Data Discovery Tools

In today's world, data is the new asset or some day it is the new oil. Whether it is an asset or the new oil depends on how much of valid information/insights are determined from the data assets. In order to do a viable data project or if the data has to be useful to the business, it is extremely important to understand the data. This where data discovery comes in, in the past few years there been a significant developments in this domain. Earlier doing data discovery was lot of grunt work with very manual processes and updating metadata information was very time consuming.One of the data discovery product that i have been looking at and closely following is Atlan, i had briefly mentioned in my earlier blog, link is http://www.atlan.com. I signed up for a onboarding trial with Atlan and the whole process getting on boarded was very smooth, folks from Atlan guided me through this process. I was very excited to see what the product has to offer, given the pain points we have in our current process.

Once I logged in i was presented with a google like search interface and there are options for Discover, Glossary, Classification, Access on the left side of the home page. In the search bar, you type in the data asset that you want to search, one critical step here is that you have connected Atlan to a public cloud provider like Amazon, Azure, in my case it was connected to a Snowflake DB/Warehouse. when you click the search button, all the data assets related to the search term are pulled up. The first i noticed is that it provides a snapshot of row count and number of columns. 
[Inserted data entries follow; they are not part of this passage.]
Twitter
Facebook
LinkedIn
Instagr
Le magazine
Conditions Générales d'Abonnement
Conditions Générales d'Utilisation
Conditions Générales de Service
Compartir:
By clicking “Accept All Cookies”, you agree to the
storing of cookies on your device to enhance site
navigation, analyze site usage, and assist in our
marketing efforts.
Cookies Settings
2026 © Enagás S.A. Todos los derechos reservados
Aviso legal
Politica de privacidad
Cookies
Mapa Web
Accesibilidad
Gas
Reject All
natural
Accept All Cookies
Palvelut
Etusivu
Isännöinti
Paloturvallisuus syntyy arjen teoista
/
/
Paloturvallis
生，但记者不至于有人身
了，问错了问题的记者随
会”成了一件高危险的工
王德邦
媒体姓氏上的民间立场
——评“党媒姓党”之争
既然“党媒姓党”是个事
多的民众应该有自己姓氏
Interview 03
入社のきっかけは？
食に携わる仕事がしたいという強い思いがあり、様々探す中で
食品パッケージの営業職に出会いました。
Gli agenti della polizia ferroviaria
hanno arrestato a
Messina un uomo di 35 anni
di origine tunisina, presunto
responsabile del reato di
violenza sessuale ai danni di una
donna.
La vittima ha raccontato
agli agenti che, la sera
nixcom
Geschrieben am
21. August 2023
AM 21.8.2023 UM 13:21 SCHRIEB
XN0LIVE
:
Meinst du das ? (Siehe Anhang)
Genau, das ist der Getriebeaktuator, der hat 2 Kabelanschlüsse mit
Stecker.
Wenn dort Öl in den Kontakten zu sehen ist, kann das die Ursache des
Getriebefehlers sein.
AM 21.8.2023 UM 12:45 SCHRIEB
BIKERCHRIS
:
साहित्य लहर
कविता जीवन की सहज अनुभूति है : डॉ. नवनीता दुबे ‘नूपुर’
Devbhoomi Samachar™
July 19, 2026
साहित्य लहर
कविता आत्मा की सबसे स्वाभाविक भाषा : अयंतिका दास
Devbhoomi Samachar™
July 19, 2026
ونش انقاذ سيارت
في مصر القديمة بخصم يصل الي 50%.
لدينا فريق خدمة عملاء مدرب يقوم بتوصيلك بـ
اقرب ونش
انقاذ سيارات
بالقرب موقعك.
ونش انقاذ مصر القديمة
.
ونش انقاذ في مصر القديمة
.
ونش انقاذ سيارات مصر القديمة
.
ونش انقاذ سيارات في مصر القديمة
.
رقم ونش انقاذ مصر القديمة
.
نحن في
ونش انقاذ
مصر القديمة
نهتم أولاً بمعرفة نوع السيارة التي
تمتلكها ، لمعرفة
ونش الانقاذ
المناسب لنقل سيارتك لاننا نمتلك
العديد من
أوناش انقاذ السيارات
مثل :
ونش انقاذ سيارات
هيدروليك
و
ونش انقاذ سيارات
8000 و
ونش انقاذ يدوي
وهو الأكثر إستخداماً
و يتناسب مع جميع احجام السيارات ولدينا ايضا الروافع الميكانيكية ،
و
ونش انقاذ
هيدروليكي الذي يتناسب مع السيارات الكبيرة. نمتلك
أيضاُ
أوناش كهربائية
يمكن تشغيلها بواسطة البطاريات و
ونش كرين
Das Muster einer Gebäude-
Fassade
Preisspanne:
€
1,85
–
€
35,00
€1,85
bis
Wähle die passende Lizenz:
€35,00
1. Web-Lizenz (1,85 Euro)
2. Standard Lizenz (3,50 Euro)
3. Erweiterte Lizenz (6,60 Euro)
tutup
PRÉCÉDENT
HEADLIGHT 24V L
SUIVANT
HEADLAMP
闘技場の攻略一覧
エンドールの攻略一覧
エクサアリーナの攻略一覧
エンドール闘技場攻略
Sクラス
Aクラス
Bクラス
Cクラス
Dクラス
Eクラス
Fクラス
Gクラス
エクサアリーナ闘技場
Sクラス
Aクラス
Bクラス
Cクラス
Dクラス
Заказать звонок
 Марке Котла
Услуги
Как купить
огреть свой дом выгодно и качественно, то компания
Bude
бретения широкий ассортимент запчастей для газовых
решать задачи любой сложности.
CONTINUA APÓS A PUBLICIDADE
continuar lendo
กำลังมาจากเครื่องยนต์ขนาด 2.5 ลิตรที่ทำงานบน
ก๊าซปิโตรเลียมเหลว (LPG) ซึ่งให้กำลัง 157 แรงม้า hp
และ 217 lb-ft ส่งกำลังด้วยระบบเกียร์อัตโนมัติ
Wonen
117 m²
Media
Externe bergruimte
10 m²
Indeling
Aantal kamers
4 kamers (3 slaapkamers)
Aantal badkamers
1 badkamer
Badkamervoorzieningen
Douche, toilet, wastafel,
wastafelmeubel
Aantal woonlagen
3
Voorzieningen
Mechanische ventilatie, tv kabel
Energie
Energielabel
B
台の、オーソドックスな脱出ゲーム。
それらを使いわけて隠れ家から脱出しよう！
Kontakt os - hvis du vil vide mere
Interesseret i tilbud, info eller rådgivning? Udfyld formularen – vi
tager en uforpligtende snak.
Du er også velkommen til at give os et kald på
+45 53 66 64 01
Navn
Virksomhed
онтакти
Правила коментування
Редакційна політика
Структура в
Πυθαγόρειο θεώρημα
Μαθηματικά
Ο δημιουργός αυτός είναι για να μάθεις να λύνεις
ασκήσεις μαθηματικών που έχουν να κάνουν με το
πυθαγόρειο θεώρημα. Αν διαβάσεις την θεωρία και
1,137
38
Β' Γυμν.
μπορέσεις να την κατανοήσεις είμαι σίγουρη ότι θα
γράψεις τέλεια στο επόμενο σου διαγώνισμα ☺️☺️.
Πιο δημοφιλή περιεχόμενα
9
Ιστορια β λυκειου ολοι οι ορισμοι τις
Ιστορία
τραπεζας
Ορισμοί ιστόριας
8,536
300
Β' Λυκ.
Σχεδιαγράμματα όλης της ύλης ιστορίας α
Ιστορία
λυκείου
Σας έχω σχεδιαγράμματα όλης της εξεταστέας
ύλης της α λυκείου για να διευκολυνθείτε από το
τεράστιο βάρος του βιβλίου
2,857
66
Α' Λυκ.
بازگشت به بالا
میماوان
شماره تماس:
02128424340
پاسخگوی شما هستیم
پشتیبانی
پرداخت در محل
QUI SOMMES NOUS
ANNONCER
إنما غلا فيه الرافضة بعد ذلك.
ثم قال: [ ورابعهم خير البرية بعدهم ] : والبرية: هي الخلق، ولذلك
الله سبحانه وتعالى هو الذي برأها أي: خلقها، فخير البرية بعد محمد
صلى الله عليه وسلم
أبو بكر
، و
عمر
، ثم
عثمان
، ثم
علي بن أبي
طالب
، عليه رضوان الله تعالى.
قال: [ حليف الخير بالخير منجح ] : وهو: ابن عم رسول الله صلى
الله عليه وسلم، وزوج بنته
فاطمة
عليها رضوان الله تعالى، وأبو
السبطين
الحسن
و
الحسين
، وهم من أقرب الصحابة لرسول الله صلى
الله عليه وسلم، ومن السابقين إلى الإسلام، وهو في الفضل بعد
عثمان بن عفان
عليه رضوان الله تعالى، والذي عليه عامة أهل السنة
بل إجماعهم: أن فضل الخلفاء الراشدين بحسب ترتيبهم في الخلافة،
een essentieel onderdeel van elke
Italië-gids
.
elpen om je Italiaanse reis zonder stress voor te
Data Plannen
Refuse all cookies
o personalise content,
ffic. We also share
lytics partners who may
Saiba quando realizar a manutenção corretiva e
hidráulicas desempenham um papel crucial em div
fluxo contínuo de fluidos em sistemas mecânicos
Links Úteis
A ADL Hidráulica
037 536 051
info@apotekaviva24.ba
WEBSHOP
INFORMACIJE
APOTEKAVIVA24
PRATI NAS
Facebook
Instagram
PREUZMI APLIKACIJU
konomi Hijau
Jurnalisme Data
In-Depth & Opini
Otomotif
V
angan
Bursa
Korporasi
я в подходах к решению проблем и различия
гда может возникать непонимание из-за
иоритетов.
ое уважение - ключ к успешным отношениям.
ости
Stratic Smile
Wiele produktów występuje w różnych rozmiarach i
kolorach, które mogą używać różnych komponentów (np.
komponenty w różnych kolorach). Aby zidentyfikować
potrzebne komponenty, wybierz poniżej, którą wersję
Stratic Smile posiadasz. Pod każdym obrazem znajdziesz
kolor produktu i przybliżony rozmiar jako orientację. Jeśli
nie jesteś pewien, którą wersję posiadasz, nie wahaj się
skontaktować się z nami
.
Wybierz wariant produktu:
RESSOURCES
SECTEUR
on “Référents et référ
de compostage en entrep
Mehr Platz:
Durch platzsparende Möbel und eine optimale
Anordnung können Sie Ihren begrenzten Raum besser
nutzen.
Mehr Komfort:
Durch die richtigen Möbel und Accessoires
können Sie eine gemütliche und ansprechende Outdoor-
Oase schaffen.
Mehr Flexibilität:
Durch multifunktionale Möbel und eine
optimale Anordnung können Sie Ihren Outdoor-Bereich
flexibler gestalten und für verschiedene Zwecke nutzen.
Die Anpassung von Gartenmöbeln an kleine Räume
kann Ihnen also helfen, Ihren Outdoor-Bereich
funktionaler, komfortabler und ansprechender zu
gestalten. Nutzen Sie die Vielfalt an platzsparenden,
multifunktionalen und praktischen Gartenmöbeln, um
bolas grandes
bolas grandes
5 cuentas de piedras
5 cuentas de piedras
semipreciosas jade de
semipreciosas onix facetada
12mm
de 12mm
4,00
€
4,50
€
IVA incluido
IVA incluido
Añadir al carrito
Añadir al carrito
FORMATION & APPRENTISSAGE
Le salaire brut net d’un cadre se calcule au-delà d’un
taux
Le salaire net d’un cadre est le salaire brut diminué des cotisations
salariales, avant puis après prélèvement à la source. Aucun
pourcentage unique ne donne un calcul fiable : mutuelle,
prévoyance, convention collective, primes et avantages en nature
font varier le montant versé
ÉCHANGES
When you click on the table, you are presented with a preview window with data, column information on the right, below that you have classification, with owner and SME information. Seeing all of these information in one window provides lot of efficiency, helps one start getting some context around the data. In the column list, there is also description for each column which can be edited and updated. As a analyst/Business user this feature is extremely useful. Above the data preview window, you are provided with Query/Lineage/Profile/Settings options. Each one of these have deeper functionality when you click on them. The interface flows very logically and is set up in such a way that all operations related to data discovery and analysis can be done in this tool. I will write a follow up blog post as i explore the lineage aspect of the tool much more.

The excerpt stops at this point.